The Spatial Span Test is a test from the Cambridge Neuropsychological Test Automated Battery (CANTABeclipse)8 that assesses working memory capacity, and is a visuospatial analogue of the Digit Span test. In the Spatial Span Test, white squares are shown, some of which briefly change colour in a variable sequence. For each trial, nine randomly arranged white squares are shown on the screen. One by one the squares light up in colour, in a variable sequence and children were instructed to remember the sequence. At the end of the presentation, the children are required to touch each of the boxes that had lit up, in the same order in the first part of the test, and again in reverse order in the second part. The task begins with the simplest level of a two box sequence. After each successful trial, the number of boxes in the sequence is increased one by one to a maximum of nine. If the child’s response was incorrect at any particular level, an alternate sequence of the same length was presented. The test is terminated when the child fails three consecutive trials at any one level.9
The measure obtained was the longest visual span, defined by the maximum number of boxes the subject correctly touched.
Data analysis
To test whether the data were normally distributed, Kolmogorov-Smirnov tests were run (Z=0.65, not significant). Intergroup comparison between gender groups and among different schooling levels were performed by analysis of variance (ANOVA). Associations between span scores and age were analyzed using regression models. The significance level used was 0.05.
Results
No statistical differences were found between male (n=24) and female (n=36) participants’ results on the visual span test for the items span forward and backward, attempts forward and backward, or errors forward and backward (Table 2).
Table 2.
Performance by gender.
| Sex (n) | Span forward | Span backward | Attempts forward | Attempts backward | Errors forward | Errors backward |
|---|---|---|---|---|---|---|
| Male (24) | 5.04 (1.54) | 4.92 (1.65) | 7.92 (2.30) | 7.96 (2.35) | 12.20 (6.01) | 12.12 (5.39) |
| Female (36) | 5.02 (1.36) | 4.70 (1.65) | 7.6 (1.81) | 7.37 (2.26) | 12.22 (5.02) | 10.94 (5.01) |
Mean (standard deviation).
Children and adolescents were divided into groups according to years of schooling. Group 1 was comprised by children with only one year of schooling, Group 2 by those with two years of schooling, Group 3 three years of schooling, Group 4 four years of schooling, Group 5 five years of schooling, and Group 6 by children with six or more years of schooling.

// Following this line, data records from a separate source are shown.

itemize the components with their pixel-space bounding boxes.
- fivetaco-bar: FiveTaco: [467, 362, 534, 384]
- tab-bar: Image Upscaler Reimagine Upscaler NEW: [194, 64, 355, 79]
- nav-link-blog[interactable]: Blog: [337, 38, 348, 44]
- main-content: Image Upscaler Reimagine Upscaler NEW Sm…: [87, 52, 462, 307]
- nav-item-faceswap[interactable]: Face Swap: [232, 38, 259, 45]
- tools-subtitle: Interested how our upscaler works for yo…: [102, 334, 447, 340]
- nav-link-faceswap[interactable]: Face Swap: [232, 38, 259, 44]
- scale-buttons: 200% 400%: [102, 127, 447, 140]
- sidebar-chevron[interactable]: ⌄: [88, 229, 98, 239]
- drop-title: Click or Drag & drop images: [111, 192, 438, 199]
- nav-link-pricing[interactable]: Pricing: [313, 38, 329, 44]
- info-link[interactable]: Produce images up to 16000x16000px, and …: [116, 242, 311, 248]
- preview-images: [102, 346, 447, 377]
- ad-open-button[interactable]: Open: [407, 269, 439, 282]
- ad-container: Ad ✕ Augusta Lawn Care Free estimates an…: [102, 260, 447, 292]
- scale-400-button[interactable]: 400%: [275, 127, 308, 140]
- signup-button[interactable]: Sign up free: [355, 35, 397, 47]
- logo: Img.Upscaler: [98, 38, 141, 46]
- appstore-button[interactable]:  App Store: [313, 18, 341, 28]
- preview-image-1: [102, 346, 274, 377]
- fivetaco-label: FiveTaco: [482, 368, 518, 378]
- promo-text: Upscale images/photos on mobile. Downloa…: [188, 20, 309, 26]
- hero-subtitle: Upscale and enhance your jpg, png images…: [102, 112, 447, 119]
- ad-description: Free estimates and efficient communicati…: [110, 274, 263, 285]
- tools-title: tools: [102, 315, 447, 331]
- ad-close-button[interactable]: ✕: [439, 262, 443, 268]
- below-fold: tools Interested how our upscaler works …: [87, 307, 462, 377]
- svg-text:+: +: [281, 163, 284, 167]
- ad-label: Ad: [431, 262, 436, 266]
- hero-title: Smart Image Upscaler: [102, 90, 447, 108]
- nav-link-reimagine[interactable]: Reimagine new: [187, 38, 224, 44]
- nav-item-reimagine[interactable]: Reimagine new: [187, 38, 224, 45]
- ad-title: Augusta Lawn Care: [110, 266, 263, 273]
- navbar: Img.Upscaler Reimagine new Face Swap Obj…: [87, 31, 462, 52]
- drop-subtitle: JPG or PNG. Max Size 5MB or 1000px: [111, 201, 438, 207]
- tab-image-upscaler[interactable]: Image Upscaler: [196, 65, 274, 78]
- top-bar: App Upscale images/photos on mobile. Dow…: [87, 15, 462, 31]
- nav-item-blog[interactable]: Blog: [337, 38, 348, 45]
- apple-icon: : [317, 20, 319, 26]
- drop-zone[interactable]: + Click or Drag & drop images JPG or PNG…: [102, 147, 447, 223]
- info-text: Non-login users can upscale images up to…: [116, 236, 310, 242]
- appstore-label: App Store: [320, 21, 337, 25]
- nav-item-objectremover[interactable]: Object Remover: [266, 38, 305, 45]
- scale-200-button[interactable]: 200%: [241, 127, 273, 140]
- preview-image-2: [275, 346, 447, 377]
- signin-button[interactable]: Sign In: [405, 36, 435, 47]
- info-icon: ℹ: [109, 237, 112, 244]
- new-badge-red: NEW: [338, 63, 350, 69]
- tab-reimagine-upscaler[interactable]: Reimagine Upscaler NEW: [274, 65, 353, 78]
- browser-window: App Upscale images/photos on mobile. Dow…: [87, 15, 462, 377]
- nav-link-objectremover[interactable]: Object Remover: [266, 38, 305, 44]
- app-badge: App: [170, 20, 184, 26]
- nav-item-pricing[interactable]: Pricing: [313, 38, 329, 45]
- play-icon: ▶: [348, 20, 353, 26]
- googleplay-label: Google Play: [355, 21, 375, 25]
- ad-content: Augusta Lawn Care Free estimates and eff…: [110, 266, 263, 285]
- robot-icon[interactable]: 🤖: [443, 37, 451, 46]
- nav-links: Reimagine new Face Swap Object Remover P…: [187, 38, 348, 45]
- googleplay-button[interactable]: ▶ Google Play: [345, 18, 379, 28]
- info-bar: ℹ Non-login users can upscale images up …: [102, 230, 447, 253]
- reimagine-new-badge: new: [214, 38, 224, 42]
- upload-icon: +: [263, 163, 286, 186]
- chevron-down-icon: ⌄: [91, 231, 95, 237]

When the results of the same test were compared, no statistical difference between the scores of forward and backward Spatial Span was observed (p≥0.05) (Table 3).
Table 3.
Performance by years of schooling.
| Years of schooling(n) | Forward Span Mean (SD) | Backward Span Mean (SD) | P-Value | Forward attempts Mean (SD) | Backward attempts Mean (SD) | Forward errors Mean (SD) | Backward errors Mean (SD) |
|---|---|---|---|---|---|---|---|
| 1 (9) | 3.66 (0.5) | 3.33 (0.86) | ≥0.05 | 6.0 (1.0) | 5.66 (1.32) | 10.33 (3.27) | 8.33 (2.91) |
| 2 (11) | 4.63 (1.2) | 4.45 (1.36) | ≥0.05 | 7.0 (1.48) | 7.18 (1.94) | 11.63 (5.42) | 10.91 (4.64) |
| 3 (10) | 4.8 (1.13) | 4.3 (1.41) | ≥0.05 | 7.40 (1.07) | 7.70 (3.23) | 11.80 (2.89) | 12.40 (7.64) |
| 4 (11) | 5.2 (1.13) | 4.8 (0.78) | ≥0.05 | 8.70 (2.05) | 7.50 (1.35) | 14.90 (7.26) | 12.0 (4.89) |
| 5 (9) | 5.2 (1.39) | 5.1 (1.10) | ≥0.05 | 8.0 (2.21) | 7.70 (1.70) | 12.10 (4.38) | 10.60 (3.47) |
| ≥6 (10) | 6.6 (1.57) | 6.3 (1.76) | ≥0.05 | 9.40 (2.27) | 9.80 (2.09) | 12.40 (7.54) | 14.20 (5.30) |
SD (standard deviation).
The numbers of attempts increased with age, while the numbers of errors decreased with age in almost all groups (Table 4).
Table 4.
Performance of different age groups.
| Age (n) | Forward attemptsMean (SD) | Backward attemptsMean (SD) | Forward errorsMean (SD) | Backward errorsMean (SD) |
|---|---|---|---|---|
| 6 (7) | 3.57 (0.53) | 3.28 (0.95) | 9.71 (2.36) | 9.00 (2.94) |
| 7 (10) | 4.50 (1.80) | 4.50 (1.35) | 12.20 (6.01) | 10.60 (4.99) |
| 8 (8) | 5.00 (0.75) | 4.00 (0.92) | 13.12 (4.76) | 10.50 (3.96) |
| 9 (8) | 4.87 (1.45) | 4.50 (1.69) | 12.12 (4.29) | 11.87 (8.23) |
| 10 (13) | 5.30 (0.94) | 4.84 (0.55) | 14.46 (6.09) | 11.61 (4.50) |
| 11 (5) | 4.80 (1.78) | 5.40 (1.34) | 9.61 (2.07) | 11.20 (4.54) |
| ≥12 (9) | 6.66 (1.65) | 6.44 (1.81) | 11.66 (7.61) | 14.55 (5.50) |
SD (standard deviation).
With regard to the variable years of schooling, statistical differences were found between groups with 1 yr (p<0.01), 2 yrs (p<0.01), 3 yrs (p=0.01) versus 6 yrs on forward span scores, and also between the 1 yr (p<0.01), 2 yrs (p=0.01), 3 yrs (p=0.01), 4 yrs (p=0.02) groups versus the 6 year Group, on the backward span scores.
The analysis as a function of age compared the following groups: 6 year-old children, 7-year-olds, 8-year-olds, 9-year-olds, 10-year-olds, 11-year-olds and 12-18 year-old children.
Statistical differences were found for age between the group of 6-year-olds (p=0.04) compared with 10 and 12-18 year-olds, 7 year-olds (p<0.01), as well as between the group of 9 year-olds (p<0.01) compared with 10 and 12 year-olds, in the forward span scores, and between the groups of 6-year-olds (p<0.01), 7 year-olds (p=0.02), 8 year-olds (p=0.01), and 9 year-olds (p=0.03) compared with 12-18 year-olds, in the backward span scores.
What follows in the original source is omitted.